TASK DATA
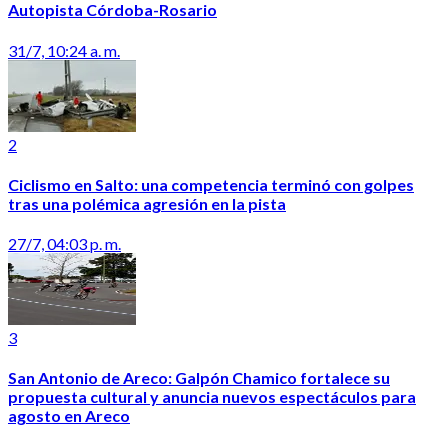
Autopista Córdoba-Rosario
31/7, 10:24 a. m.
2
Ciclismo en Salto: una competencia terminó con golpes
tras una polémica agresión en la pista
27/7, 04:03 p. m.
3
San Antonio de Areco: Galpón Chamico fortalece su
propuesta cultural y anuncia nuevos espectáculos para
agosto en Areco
* * *
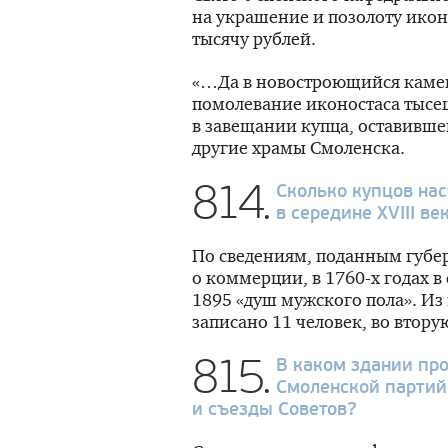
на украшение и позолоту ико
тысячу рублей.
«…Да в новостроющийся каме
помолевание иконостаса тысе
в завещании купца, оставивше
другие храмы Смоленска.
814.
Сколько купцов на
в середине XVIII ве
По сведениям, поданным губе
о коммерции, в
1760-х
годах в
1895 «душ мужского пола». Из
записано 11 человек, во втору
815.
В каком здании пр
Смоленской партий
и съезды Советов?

EXERCISE GOAL
Each line that includes "Areco" counts once; state how many such lines the listing has, with no other words.

YOUR RESPONSE
2